What you have to do: Give back the whole listing exactly as written, leaving out each picture.
☆ ☆ ☆ ☆
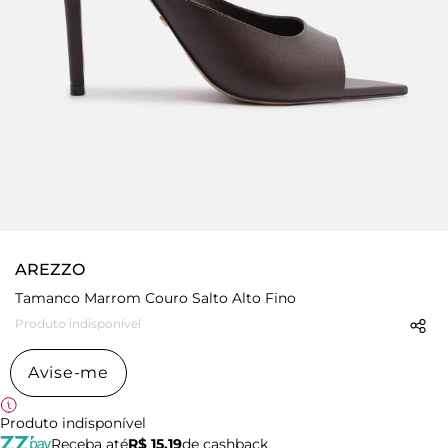
AREZZO
Tamanco Marrom Couro Salto Alto Fino
Produto indisponível
Avise-me
Produto indisponível
Receba até
R$ 15,19
de cashback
☆ ☆ ☆ ☆
Exercise output:
AREZZO
Tamanco Marrom Couro Salto Alto Fino
Produto indisponível
Avise-me
Produto indisponível
Receba até
R$ 15,19
de cashback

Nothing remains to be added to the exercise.